Il y a quelques années de cela, nous avions dit des choses de ce genre dans un petit article qui a été publié dans Christus[5] :

  • « On a trop souvent exploité tour à tour l'eschatologie (pour le futur) et l'anamnèse (pour le passé) chrétiennes dans le but de justifier nos appréhensions natives du futur ou du passé. Nous avançons toujours munis déjà de nos questions, sans voir que, loin de les laisser intactes, le christianisme les met en cause. La nouveauté de la Résurrection, "réfutant" la mort, "confond" le temps mortel, le temps de la mémoire oublieuse. » Et nous indiquions déjà : « Il nous faudra observer les retombées de ce principe sur notre notion d'histoire, instance privilégiée dans les théologies récentes, en dépit, d'autre part, des acceptions les plus diverses de ce mot… »

Mais notez que cela est par ailleurs lié à une critique de la langue, et dans un troisième temps à une critique de l'être ensemble, nous aurons l'occasion d'y revenir.

  • « En outre notre langage nous fournit des repères hâtifs pour le mystère de notre naissance et de notre mort et nous pousse à les penser comme des faits datables dans le cadre d'un temps homogène. Or ils ne sont datables que pour autrui ; notre naissance s'enveloppe pour nous-mêmes en étrange ignorance, et notre mort ne sera un fait que pour ceux qui nous survivront. Nous pensons donc notre mort à partir d'un regard étranger. Un être ensemble est toujours impliqué, une conception de la société s'infiltre toujours dans la compréhension de notre naissance et de notre mort… »
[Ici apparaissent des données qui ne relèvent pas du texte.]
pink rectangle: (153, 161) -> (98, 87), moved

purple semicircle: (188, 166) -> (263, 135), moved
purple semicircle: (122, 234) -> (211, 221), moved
C'est un peu cela que nous essayons de développer maintenant par rapport précisément à la notion d'histoire.

Protologie[6]. Nous voudrions porter notre attention sur ce cadre homogène dans lequel censément s'inscrivent l'histoire et la préhistoire : les origines de l'homme. Vous voyez ce qui est traité par là dans le domaine préhistorique. Or la protologie ne précède pas cela, la protologie dénonce cette appréhension du passé. Quand nous disons qu'elle "dénonce", cela ne veut pas dire qu'elle dénonce à tous égards ; cela ne veut pas dire que l'on ne puisse pas poser cette question des origines préhistoriques de l'homme ; cela veut dire que ce n'est pas "la" question.

 

Et c'est ici que s'introduit la notion de krisis. Si bien que lorsque nous disions tout à l'heure que nous faisions une critique de la critique et du présupposé critiqué, la krisis (la critique) dont il est question ne peut être ici que krisis à partir de la résurrection. Nous avons dit que la structure de krisis qui est le signe de la croix chez saint Jean, sauvegarde et dénonce simultanément. Or de son côté, l'histoire elle-même est ambiguë ; l'histoire lit mais aussi elle enracine. Nous voulons dire par là que l'histoire est partout refusée au nom de la liberté, mais que d'autres fois elle est revendiquée au nom de la sécurité. Or ni notre liberté, ni notre sauvegarde ne sont dans l'histoire ; ce qui nous sauvegarde, nous ne le possédons pas.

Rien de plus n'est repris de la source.